Ian Porter

Personal information
- Nationality: Australian
- Education: Scotch College

Sport
- Country: Australia
- Sport: Rowing
- Club: Mercantile Rowing Club

Medal record
Representing Australia
World Rowing Championships
| Bronze medal – third place | 1977 Amsterdam | LM8+ |
| Bronze medal – third place | 1978 Copenhagen | LM8+ |

= Ian Porter (rower) =

Australian former lightweight rower

Ian Porter is an Australian former lightweight rower. He was a four-time Australian national champion and won two bronze medals at World Rowing Championships.

==Club and state rowing==
Porter was educated at Scotch College where he took up rowing.
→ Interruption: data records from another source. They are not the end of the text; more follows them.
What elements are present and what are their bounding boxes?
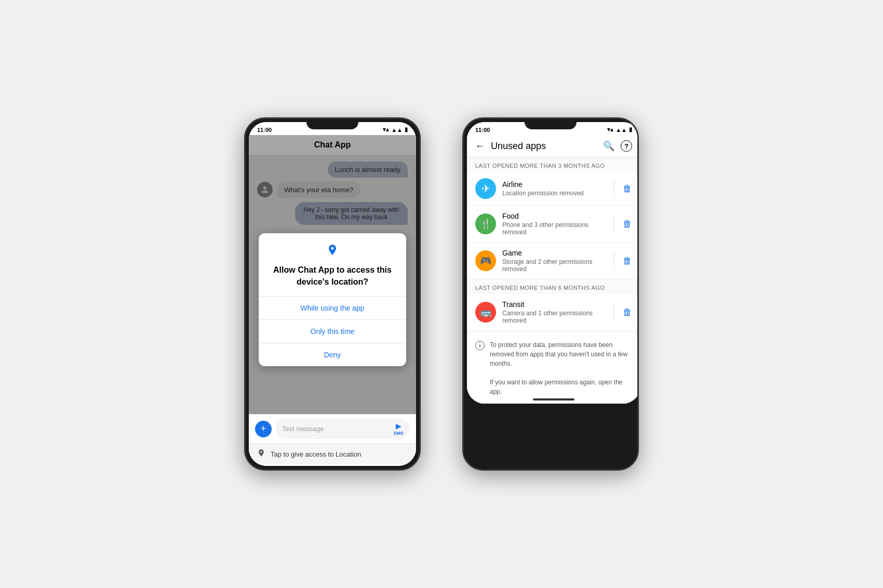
- transit-icon: 🚌: [475, 302, 496, 323]
- battery-icon: ▮: [405, 126, 408, 133]
- power-button[interactable]: [419, 181, 421, 212]
- message-input[interactable]: Text message ▶ SMS: [276, 419, 410, 439]
- game-icon: 🎮: [475, 250, 496, 271]
- food-icon: 🍴: [475, 213, 496, 234]
- divider: [614, 303, 614, 322]
- unused-apps-screen: ← Unused apps 🔍 ? LAST OPENED MORE THAN …: [467, 135, 639, 404]
- phone-1: 11:00 ▾▴ ▲▲ ▮ Chat App Lunch is almost r…: [244, 117, 421, 471]
- location-banner-text: Tap to give access to Location: [271, 450, 361, 458]
- back-button[interactable]: ←: [475, 141, 485, 152]
- header-icons: 🔍 ?: [603, 140, 632, 152]
- airline-name: Airline: [502, 180, 606, 189]
- app-header: ← Unused apps 🔍 ?: [467, 135, 639, 157]
- phone-2: 11:00 ▾▴ ▲▲ ▮ ← Unused apps 🔍 ? LAST OPE…: [462, 117, 639, 471]
- permission-dialog: Allow Chat App to access this device's l…: [259, 233, 406, 366]
- divider: [614, 179, 614, 198]
- divider: [614, 215, 614, 233]
- status-bar-2: 11:00 ▾▴ ▲▲ ▮: [467, 122, 639, 135]
- status-time: 11:00: [257, 127, 272, 133]
- info-icon: i: [475, 341, 485, 350]
- divider: [614, 251, 614, 270]
- app-item-airline[interactable]: ✈ Airline Location permission removed 🗑: [467, 172, 639, 206]
- game-perm: Storage and 2 other permissions removed: [502, 258, 606, 273]
- volume-down-button-2[interactable]: [462, 197, 464, 218]
- transit-perm: Camera and 1 other permissions removed: [502, 310, 606, 324]
- info-text-2: If you want to allow permissions again, …: [490, 379, 622, 395]
- airline-icon: ✈: [475, 178, 496, 199]
- app-item-transit[interactable]: 🚌 Transit Camera and 1 other permissions…: [467, 294, 639, 331]
- input-placeholder: Text message: [282, 425, 324, 433]
- power-button-2[interactable]: [637, 181, 639, 212]
- battery-icon-2: ▮: [629, 126, 632, 133]
- deny-button[interactable]: Deny: [259, 343, 406, 366]
- dialog-title: Allow Chat App to access this device's l…: [269, 264, 395, 288]
- add-button[interactable]: +: [255, 421, 272, 437]
- signal-icon-2: ▲▲: [616, 127, 627, 133]
- chat-input-row: + Text message ▶ SMS: [249, 414, 416, 443]
- status-icons-2: ▾▴ ▲▲ ▮: [607, 126, 632, 133]
- info-text: To protect your data, permissions have b…: [490, 340, 632, 396]
- location-icon: [269, 244, 395, 259]
- airline-info: Airline Location permission removed: [502, 180, 606, 197]
- wifi-icon-2: ▾▴: [607, 126, 613, 133]
- info-text-1: To protect your data, permissions have b…: [490, 341, 627, 367]
- info-box: i To protect your data, permissions have…: [467, 333, 639, 404]
- volume-down-button[interactable]: [244, 197, 246, 218]
- transit-name: Transit: [502, 300, 606, 309]
- game-name: Game: [502, 249, 606, 257]
- status-bar: 11:00 ▾▴ ▲▲ ▮: [249, 122, 416, 135]
- status-time-2: 11:00: [475, 127, 490, 133]
- dialog-content: Allow Chat App to access this device's l…: [259, 233, 406, 296]
- food-delete-icon[interactable]: 🗑: [623, 219, 632, 230]
- signal-icon: ▲▲: [391, 127, 403, 133]
- app-item-food[interactable]: 🍴 Food Phone and 3 other permissions rem…: [467, 206, 639, 243]
- food-info: Food Phone and 3 other permissions remov…: [502, 212, 606, 236]
- app-item-game[interactable]: 🎮 Game Storage and 2 other permissions r…: [467, 243, 639, 279]
- sms-label: SMS: [393, 431, 404, 436]
- chat-bottom-bar: + Text message ▶ SMS Tap to give access …: [249, 414, 416, 464]
- help-icon[interactable]: ?: [621, 140, 632, 152]
- food-perm: Phone and 3 other permissions removed: [502, 221, 606, 236]
- game-info: Game Storage and 2 other permissions rem…: [502, 249, 606, 273]
- home-indicator[interactable]: [533, 398, 574, 400]
- food-name: Food: [502, 212, 606, 220]
- airline-delete-icon[interactable]: 🗑: [623, 183, 632, 194]
- send-button[interactable]: ▶ SMS: [393, 422, 404, 436]
- section-label-1: LAST OPENED MORE THAN 3 MONTHS AGO: [467, 157, 639, 172]
- section-label-2: LAST OPENED MORE THAN 6 MONTHS AGO: [467, 279, 639, 294]
- status-icons: ▾▴ ▲▲ ▮: [383, 126, 408, 133]
- while-using-button[interactable]: While using the app: [259, 296, 406, 319]
- volume-up-button-2[interactable]: [462, 171, 464, 192]
- game-delete-icon[interactable]: 🗑: [623, 256, 632, 266]
- wifi-icon: ▾▴: [383, 126, 389, 133]
- location-banner-icon: [257, 449, 265, 459]
- location-banner[interactable]: Tap to give access to Location: [249, 443, 416, 464]
- transit-info: Transit Camera and 1 other permissions r…: [502, 300, 606, 324]
- search-icon[interactable]: 🔍: [603, 140, 614, 152]
- transit-delete-icon[interactable]: 🗑: [623, 307, 632, 318]
- screen-title: Unused apps: [491, 141, 597, 152]
- chat-screen: Chat App Lunch is almost ready What's yo…: [249, 135, 416, 464]
- airline-perm: Location permission removed: [502, 190, 606, 197]
- volume-up-button[interactable]: [244, 171, 246, 192]
- only-this-time-button[interactable]: Only this time: [259, 319, 406, 343]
In 1974 he stroked that school's first VIII. Porter joined Melbourne's Mercantile Rowing Club in 1975 from where he did his senior club rowing initially in maiden and junior heavyweight crews but then from 1976 as a lightweight.

Porter made the 1976 Victorian men's lightweight four which contested and won the Penrith Cup at the Interstate Regatta within the Australian Rowing Championships.
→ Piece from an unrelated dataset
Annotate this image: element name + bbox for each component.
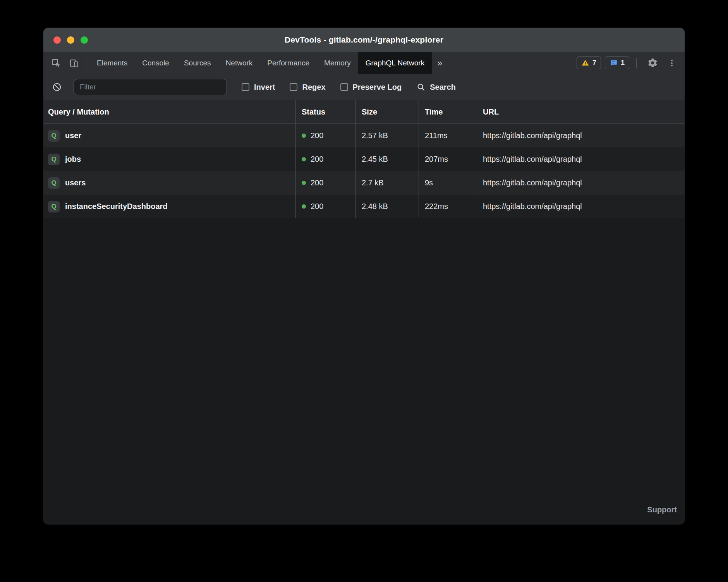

In Mercantile colours he raced in a junior eight at the 1975 Australian Rowing Championships finishing second. In 1976 he won the national lightweight four championship title and in 1977 the national lightweight eight title. He won another national lightweight eight title at the Australian Rowing Championships in 1978.

==International representative rowing==
Porter made his Australian representative debut in 1973 while still at school. He rowed in the three seat of the Australian junior eight who contested the 1973 World Junior Rowing Championships in Nottingham.

At the 1977 World Rowing Championships in Amsterdam Porter rowed in the five seat of the Australian lightweight eight which won a bronze medal. The following year at the 1978 World Rowing Championships in Copenhagen he was again in the lightweight eight for another bronze.